On the energy front, the Iraqi and Turkish leaders highlighted the importance of reopening the Kirkuk-Ceyhan oil pipeline which has been vandalized by the Islamic State terror group.
Abdul-Mahdi said: “We will never accept any security threat against Turkey stemming from the territory of Iraq.”
The fight against the Kurdish PKK organization was one of the topics at the top of the two leaders’ agenda since it is a major security concern for both countries.
The Turkish Armed Forces (TSK) regularly conduct cross-border operations in Kurdistan region in Iraq’s north, where PKK fighters have hideouts and bases from which they carry out attacks in Turkey.
The PKK took up arms in 1984 against the Turkish state, which still denies the constitutional existence of Kurds, to push for greater autonomy in Turkish Kurdistan for the Kurdish minority who make up around 22.5 million of the country’s 79-million population.
More than 40,000 Turkish soldiers and Kurdish rebels, have been killed in the conflict.
A large Kurdish community in Turkey and worldwide openly sympathise with PKK rebels and Abdullah Ocalan, who founded the PKK group in 1974 and currently serving a life sentence in Turkey, has a high symbolic value for most Kurds in Turkey and worldwide according to observers.
Another important issue during the meeting was the reconstruction of Iraq after the three-year war against ISIS.
The reconstruction will include cities destroyed by terror and war, ruined roads, buildings, damaged electricity production capacity and distribution networks and other damaged sites.
Iraqi infrastructure has also been deteriorating due to insufficient investments and maintenance.
Water management in Iraq was another issue which was extensively discussed in the meeting.
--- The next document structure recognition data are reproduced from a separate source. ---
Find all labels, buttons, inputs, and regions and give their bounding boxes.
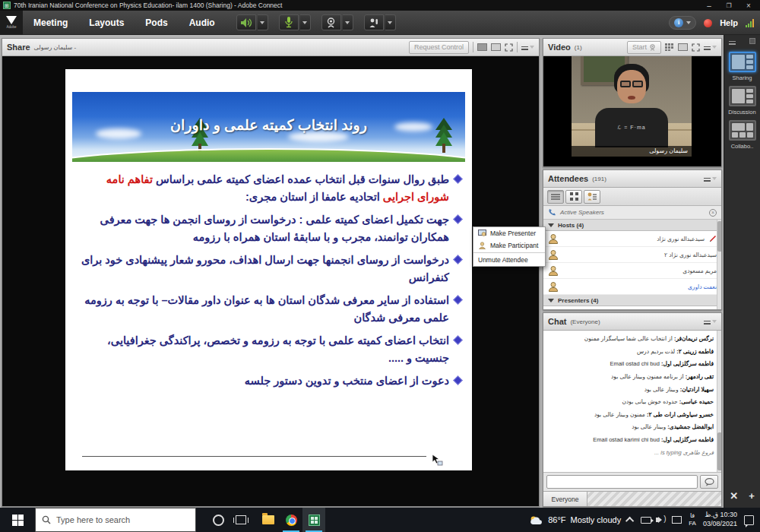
- chat-input[interactable]: [546, 475, 698, 489]
- menu-meeting[interactable]: Meeting: [23, 11, 78, 35]
- chat-scrollbar[interactable]: [717, 331, 721, 472]
- window-title: 70th Iranian National Conference on Phys…: [14, 2, 698, 9]
- chat-scope: (Everyone): [570, 318, 600, 325]
- typing-indicator: فروغ طاهری is typing ...: [548, 449, 714, 456]
- mouse-cursor-icon: [431, 454, 443, 466]
- taskbar-search[interactable]: Type here to search: [35, 508, 196, 532]
- active-speakers-close-icon[interactable]: ×: [709, 209, 717, 217]
- presenter-icon: [478, 230, 486, 237]
- webcam-button[interactable]: [321, 14, 341, 30]
- tray-expand-icon[interactable]: [625, 517, 634, 525]
- add-pod-icon[interactable]: +: [749, 490, 755, 502]
- tray-camera-icon[interactable]: [641, 517, 651, 524]
- chrome-button[interactable]: [280, 508, 302, 532]
- adobe-connect-taskbar-button[interactable]: [302, 508, 325, 532]
- chat-message: نرگس نریمان‌فر از انتخاب عالی شما سپاسگز…: [548, 335, 714, 343]
- start-button[interactable]: [0, 508, 35, 532]
- filmstrip-view-icon[interactable]: [678, 43, 688, 51]
- app-menubar: Adobe Meeting Layouts Pods Audio: [0, 11, 760, 35]
- presenter-avatar-icon: [548, 309, 558, 310]
- share-stage: روند انتخاب کمیته علمی و داوران طبق روال…: [2, 56, 539, 506]
- adobe-connect-icon: ⊞: [3, 2, 11, 9]
- status-view-button[interactable]: [584, 190, 600, 204]
- close-pod-icon[interactable]: ✕: [730, 490, 738, 502]
- layout-discussion[interactable]: Discussion: [724, 86, 760, 116]
- menu-layouts[interactable]: Layouts: [78, 11, 135, 35]
- slide-bullet: درخواست از روسای انجمنها جهت ارسال اهداف…: [76, 252, 461, 287]
- layout-sharing[interactable]: Sharing: [724, 52, 760, 81]
- slide-bullets: طبق روال سنوات قبل انتخاب عمده اعضای کمی…: [76, 171, 461, 395]
- drawing-rights-icon: [709, 235, 717, 242]
- file-explorer-button[interactable]: [257, 508, 280, 532]
- tray-volume-icon[interactable]: [658, 517, 662, 523]
- grid-view-icon[interactable]: [665, 43, 674, 51]
- clock[interactable]: 10:30 ق.ظ 03/08/2021: [703, 511, 737, 528]
- attendee-row[interactable]: [543, 306, 721, 309]
- layout-panel-icon[interactable]: [749, 38, 755, 44]
- attendee-row[interactable]: سیدعبداله نوری نژاد ۲: [543, 247, 721, 263]
- presenters-section-header[interactable]: Presenters (4): [543, 295, 721, 306]
- minimize-button[interactable]: –: [701, 2, 717, 10]
- send-message-button[interactable]: [700, 475, 718, 489]
- layout-menu-icon[interactable]: [729, 38, 736, 44]
- cortana-button[interactable]: [207, 508, 230, 532]
- video-pod-menu-icon[interactable]: [704, 46, 717, 49]
- attendees-pod-menu-icon[interactable]: [704, 177, 717, 180]
- slide-divider-line: [82, 456, 426, 457]
- menu-item-unmute-attendee[interactable]: Unmute Attendee: [473, 254, 545, 266]
- host-avatar-icon: [548, 234, 558, 244]
- close-button[interactable]: ×: [740, 2, 757, 10]
- view-mode-alt-icon[interactable]: [491, 43, 501, 51]
- tray-network-icon[interactable]: [672, 516, 682, 524]
- adobe-connect-app-icon: [309, 515, 320, 526]
- request-control-button[interactable]: Request Control: [409, 41, 469, 54]
- view-mode-icon[interactable]: [477, 43, 487, 51]
- action-center-icon[interactable]: [744, 515, 754, 525]
- breakout-view-button[interactable]: [565, 190, 582, 204]
- chat-pod-menu-icon[interactable]: [704, 320, 717, 323]
- menu-audio[interactable]: Audio: [179, 11, 226, 35]
- attendee-row[interactable]: سیدعبداله نوری نژاد: [543, 231, 721, 247]
- attendee-row[interactable]: مریم مسعودی: [543, 263, 721, 279]
- hosts-section-header[interactable]: Hosts (4): [543, 220, 721, 231]
- attendees-scrollbar[interactable]: [717, 220, 721, 309]
- menu-item-make-participant[interactable]: Make Participant: [473, 239, 545, 252]
- menu-pods[interactable]: Pods: [135, 11, 178, 35]
- maximize-button[interactable]: ❐: [720, 2, 737, 9]
- search-placeholder: Type here to search: [56, 515, 130, 524]
- menu-item-make-presenter[interactable]: Make Presenter: [473, 227, 545, 239]
- share-pod-header: Share سلیمان رسولی - Request Control: [2, 39, 539, 56]
- system-tray: 86°F Mostly cloudy فا FA 10:30 ق.ظ 03/08…: [530, 508, 760, 532]
- list-view-button[interactable]: [547, 190, 564, 204]
- speaker-dropdown[interactable]: [258, 14, 268, 30]
- attendees-pod-header: Attendees (191): [543, 170, 721, 188]
- mic-dropdown[interactable]: [300, 14, 311, 30]
- chat-tab-everyone[interactable]: Everyone: [543, 492, 587, 506]
- video-fullscreen-icon[interactable]: [692, 43, 700, 52]
- active-speaker-phone-icon: [548, 208, 556, 217]
- collapse-icon: [548, 223, 554, 227]
- adobe-logo[interactable]: Adobe: [0, 11, 23, 35]
- speaker-icon: [240, 17, 252, 28]
- attendee-row-selected[interactable]: نعمت داوری: [543, 279, 721, 295]
- task-view-button[interactable]: [230, 508, 252, 532]
- mic-button[interactable]: [279, 14, 299, 30]
- raise-hand-button[interactable]: [364, 14, 384, 30]
- video-name-label: سلیمان رسولی: [572, 146, 692, 157]
- weather-widget[interactable]: 86°F Mostly cloudy: [530, 515, 621, 525]
- attendees-list: Hosts (4) سیدعبداله نوری نژاد سیدعبداله …: [543, 220, 721, 309]
- raise-hand-icon: [369, 17, 378, 28]
- microphone-icon: [285, 17, 293, 28]
- fullscreen-icon[interactable]: [505, 43, 513, 52]
- speaker-button[interactable]: [236, 14, 256, 30]
- attendees-count: (191): [592, 176, 606, 182]
- language-indicator[interactable]: فا FA: [689, 512, 696, 527]
- webcam-dropdown[interactable]: [343, 14, 353, 30]
- raise-hand-dropdown[interactable]: [385, 14, 396, 30]
- share-pod-menu-icon[interactable]: [521, 46, 534, 49]
- connection-info-button[interactable]: i: [669, 16, 696, 30]
- video-pod: Video (1) Start ℒ = F·ma: [543, 38, 722, 167]
- layout-collaboration[interactable]: Collabo..: [724, 120, 760, 150]
- start-webcam-button[interactable]: Start: [627, 41, 661, 54]
- help-menu[interactable]: Help: [720, 18, 738, 27]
Previously, both countries agreed to work together on water management to prevent a water crisis in the region.
Turkey had also decided to send a special representative, Veysel Eroglu, to Iraq to share Turkey’s experiences on the issue.
In late April, Foreign Minister Mevlüt Çavuşoglu visited Iraq and met with his counterpart Mohamed Ali Alhakim.
In January, Iraqi President Barham Salih also visited Turkey and held talks with President Erdogan, agreeing on enhancing cooperation in all fields.